Pues bien, a partir del sentido con que Marx aborda esta cuestión sobre la libertad o la igualdad podemos entender mejor su posición en relación con la ética o el derecho y con la concepción que al respecto desarrolla la tradición liberal.

El lugar de la ética en el todo social

Sin embargo, para comprender el fondo de su posición nos parece que hay que atender a toda la complejidad de la cuestión y hacerlo con el sentido histórico del que antes hablábamos. En este punto conviene recordar lo que los más lúcidos seguidores de Marx, como Gramsci, Korsch o el primer Lukács, han señalado acerca de la necesidad de interpretar los procesos sociales desde la perspectiva de la totalidad que configuran. La sociedad constituye una totalidad dinámica en la que cabe distinguir diversos procesos que se desarrollan interconectados entre sí, siendo siempre el todo el que goza de una prioridad lógica, en cuanto está mediando en cada una de sus partes. Y el sentido del conjunto se hace más claro cuando atendemos al modo en que los individuos producen sus condiciones materiales de vida y, con ello, distribuyen los bienes y reproducen su forma de existencia. De tal manera que —en contra de la idea tópicamente repetida, sobre todo por las versiones del materialismo más dogmático— el nexo de dependencia fundamental en la sociedad no es el que de manera simple se señala entre la superestructura y la base material, sino más bien el que existe entre los fenómenos particulares y el todo social al que pertenecen y del cual son expresivos. Como señalaron, entre otros, Gramsci, el primer Lukács o —décadas más tarde— Horkheimer, el gran legado de Hegel en el materialismo marxista consiste en esta apelación a la totalidad social como vía para comprender el sentido de los fenómenos particulares que se producen en ella.
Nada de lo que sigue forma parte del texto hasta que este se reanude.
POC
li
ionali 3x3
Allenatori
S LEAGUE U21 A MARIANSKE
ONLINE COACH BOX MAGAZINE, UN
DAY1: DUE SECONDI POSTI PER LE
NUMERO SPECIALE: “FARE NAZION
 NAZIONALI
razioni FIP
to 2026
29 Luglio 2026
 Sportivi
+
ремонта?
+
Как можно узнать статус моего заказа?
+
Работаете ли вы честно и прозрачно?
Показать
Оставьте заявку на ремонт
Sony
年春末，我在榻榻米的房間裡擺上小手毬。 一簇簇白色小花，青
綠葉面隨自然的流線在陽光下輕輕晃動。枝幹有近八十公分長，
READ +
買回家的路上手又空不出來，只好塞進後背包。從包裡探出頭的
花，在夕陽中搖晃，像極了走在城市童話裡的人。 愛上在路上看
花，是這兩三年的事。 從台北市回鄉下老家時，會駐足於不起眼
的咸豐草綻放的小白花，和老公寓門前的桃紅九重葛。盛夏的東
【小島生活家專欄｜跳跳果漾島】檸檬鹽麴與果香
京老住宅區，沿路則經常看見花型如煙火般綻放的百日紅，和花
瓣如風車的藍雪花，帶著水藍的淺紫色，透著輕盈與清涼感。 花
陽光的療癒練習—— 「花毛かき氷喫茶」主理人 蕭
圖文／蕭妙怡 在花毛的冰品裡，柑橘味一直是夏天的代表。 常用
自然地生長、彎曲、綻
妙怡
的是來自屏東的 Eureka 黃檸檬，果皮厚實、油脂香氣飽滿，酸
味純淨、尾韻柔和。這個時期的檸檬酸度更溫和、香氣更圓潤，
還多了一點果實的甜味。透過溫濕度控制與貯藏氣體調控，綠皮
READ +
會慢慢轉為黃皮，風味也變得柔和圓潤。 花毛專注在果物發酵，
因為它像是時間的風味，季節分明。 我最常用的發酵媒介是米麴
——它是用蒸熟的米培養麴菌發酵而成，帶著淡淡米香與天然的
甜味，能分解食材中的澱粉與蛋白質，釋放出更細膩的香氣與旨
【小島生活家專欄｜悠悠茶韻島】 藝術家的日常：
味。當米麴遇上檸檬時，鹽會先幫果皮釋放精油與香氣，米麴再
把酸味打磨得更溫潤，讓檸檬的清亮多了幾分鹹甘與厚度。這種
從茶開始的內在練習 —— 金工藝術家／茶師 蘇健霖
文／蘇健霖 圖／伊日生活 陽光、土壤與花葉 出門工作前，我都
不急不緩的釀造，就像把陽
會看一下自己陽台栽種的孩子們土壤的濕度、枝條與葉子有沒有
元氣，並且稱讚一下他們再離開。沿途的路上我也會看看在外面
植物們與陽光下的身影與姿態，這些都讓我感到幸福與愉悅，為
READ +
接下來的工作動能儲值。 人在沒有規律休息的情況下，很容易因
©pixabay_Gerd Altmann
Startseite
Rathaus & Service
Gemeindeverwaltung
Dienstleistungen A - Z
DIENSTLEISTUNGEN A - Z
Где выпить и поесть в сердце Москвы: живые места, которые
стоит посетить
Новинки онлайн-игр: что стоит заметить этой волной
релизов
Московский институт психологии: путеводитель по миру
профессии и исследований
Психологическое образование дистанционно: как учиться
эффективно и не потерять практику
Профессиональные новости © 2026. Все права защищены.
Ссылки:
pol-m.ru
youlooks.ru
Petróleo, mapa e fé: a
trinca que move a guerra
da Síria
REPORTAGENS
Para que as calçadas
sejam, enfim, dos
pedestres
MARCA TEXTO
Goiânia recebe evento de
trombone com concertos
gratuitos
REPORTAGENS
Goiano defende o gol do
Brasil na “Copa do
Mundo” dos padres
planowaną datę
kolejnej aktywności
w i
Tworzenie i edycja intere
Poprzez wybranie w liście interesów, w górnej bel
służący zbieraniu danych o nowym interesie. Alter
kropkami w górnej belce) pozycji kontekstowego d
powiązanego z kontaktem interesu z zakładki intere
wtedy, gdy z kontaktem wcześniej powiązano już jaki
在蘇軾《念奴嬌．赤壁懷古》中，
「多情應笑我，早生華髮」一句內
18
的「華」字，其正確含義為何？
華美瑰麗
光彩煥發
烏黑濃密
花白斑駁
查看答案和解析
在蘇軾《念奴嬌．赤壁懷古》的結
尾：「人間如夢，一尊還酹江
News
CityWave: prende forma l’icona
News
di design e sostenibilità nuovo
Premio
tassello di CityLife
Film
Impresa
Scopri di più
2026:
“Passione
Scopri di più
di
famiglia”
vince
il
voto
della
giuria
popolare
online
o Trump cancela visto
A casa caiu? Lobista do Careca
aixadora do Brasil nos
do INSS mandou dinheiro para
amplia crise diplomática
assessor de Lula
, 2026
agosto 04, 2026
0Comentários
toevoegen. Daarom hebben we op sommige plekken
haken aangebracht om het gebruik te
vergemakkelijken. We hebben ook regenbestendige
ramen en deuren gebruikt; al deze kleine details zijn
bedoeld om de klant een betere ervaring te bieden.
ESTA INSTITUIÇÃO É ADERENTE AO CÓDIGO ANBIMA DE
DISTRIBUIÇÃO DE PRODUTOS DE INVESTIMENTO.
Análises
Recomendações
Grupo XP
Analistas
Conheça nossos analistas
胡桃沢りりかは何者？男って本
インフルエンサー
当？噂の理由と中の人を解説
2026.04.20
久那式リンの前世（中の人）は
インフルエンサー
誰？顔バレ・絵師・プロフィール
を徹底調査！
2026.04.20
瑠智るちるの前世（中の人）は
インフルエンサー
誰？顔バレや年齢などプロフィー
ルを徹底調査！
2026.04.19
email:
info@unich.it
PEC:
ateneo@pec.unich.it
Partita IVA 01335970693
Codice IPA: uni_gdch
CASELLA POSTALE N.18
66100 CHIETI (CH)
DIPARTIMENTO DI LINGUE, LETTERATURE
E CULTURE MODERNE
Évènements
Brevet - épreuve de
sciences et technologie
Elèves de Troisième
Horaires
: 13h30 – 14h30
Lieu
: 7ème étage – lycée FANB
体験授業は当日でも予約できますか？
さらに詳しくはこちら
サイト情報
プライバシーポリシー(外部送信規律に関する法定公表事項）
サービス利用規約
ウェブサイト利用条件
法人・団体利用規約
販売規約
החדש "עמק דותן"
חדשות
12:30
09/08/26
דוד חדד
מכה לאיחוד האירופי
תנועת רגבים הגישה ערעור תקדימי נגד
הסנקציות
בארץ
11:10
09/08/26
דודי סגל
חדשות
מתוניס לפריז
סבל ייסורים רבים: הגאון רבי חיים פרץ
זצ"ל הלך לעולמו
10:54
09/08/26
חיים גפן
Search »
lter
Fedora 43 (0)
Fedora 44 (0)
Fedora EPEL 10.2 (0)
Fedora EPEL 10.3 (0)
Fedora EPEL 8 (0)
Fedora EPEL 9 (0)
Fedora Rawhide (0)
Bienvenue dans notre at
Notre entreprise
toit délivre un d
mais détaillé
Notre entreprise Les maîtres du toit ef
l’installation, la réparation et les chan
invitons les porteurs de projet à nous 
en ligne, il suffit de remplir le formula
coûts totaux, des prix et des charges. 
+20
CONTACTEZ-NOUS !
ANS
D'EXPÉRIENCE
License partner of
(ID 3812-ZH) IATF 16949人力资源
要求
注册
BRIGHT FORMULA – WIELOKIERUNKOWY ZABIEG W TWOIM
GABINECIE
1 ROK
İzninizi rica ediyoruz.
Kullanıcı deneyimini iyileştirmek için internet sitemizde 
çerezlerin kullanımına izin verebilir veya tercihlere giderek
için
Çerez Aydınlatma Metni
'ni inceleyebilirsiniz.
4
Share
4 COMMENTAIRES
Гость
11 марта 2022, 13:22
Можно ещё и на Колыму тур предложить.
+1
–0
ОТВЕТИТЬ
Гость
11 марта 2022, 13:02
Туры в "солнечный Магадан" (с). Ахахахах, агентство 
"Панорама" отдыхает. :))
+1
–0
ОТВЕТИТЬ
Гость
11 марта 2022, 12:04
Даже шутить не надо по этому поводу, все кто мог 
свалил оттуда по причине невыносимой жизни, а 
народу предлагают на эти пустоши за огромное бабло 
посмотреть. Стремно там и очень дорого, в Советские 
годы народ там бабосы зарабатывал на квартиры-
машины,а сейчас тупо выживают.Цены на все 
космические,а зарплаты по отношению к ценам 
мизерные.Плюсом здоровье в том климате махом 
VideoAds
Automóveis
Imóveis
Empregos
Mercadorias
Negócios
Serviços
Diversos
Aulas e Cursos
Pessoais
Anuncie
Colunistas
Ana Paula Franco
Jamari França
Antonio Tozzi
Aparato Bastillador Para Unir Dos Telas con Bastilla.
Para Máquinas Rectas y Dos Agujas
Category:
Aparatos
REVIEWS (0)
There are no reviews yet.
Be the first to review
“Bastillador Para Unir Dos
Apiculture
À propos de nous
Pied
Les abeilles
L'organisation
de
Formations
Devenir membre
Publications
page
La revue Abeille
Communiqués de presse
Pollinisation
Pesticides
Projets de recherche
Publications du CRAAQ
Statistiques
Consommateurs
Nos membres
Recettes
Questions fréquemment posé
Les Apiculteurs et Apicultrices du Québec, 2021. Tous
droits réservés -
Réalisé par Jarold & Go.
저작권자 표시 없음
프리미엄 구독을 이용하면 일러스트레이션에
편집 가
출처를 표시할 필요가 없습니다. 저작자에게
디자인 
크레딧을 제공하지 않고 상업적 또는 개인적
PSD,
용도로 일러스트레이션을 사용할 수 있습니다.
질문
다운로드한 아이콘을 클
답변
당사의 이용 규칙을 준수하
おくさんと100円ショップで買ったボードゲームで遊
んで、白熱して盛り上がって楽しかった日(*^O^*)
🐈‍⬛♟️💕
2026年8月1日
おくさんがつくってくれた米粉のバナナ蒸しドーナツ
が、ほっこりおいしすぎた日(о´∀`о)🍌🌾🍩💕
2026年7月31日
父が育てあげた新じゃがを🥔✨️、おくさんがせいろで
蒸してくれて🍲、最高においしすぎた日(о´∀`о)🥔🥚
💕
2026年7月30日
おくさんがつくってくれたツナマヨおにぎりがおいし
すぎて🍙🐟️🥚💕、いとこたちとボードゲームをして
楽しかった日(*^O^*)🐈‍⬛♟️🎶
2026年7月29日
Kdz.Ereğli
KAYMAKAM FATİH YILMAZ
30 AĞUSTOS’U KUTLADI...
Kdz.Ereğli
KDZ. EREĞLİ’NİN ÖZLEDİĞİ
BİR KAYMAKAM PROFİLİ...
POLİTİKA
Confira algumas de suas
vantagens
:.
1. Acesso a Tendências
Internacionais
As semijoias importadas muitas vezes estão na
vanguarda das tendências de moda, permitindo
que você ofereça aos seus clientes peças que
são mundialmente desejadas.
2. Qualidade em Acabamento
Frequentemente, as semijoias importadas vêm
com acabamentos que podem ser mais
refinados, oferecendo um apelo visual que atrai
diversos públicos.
Pues bien, ése es también el enfoque que debe presidir la discusión sobre el asunto que nos ocupa. En términos generales, hay que decir que la ética, al igual que el derecho, la filosofía o la ciencia, es un fenómeno en el que el todo social encuentra una expresión concreta. Su radical inmanencia a la historia y al modo en que se desenvuelve en ella el conjunto de la dinámica social significa que —como en su día destacó Gramsci mejor que nadie— no existe un punto de vista trascendental privilegiado en el que se constituyan los principios jurídicos o los valores morales, como si fueran independientes de la historia. Por eso, a partir de este planteamiento de Marx no tiene sentido aferrarse a la separación entre el ser y el deber-ser al modo en que lo hicieron algunos marxistas de la II Internacional que buscaron en Kant el fundamento filosófico de su llamada a la revolución, haciendo de ésta una especie de imperativo categórico como si el cumplimiento de la justicia fuera una exigencia ética que había que considerar en el plano del deber-ser, concebido como autónomo e irreductible al plano de la realidad social que describe y analiza el científico. Por el contrario, el legado de Hegel en el marxismo significa que el deber-ser surge del ser. ¿De dónde si no? Y expresa el conjunto de aspiraciones e ideales que se forjan los hombres en una situación histórico-social dada. Porque la conciencia que los individuos se forman sobre la realidad —incluida la conciencia moral y política que incita a su transformación— es ella misma también parte de esa realidad. La conciencia sobre los hechos sociales es también un hecho social. Las representaciones acerca de la realidad son también una parte expresiva de ésta. Y, por eso, la cuestión de la moralidad no puede remitirse a ningún tipo de conciencia trascendental ni a una razón pura que pudiera determinar la voluntad a priori; o sea, no puede entenderse de manera ahistórica.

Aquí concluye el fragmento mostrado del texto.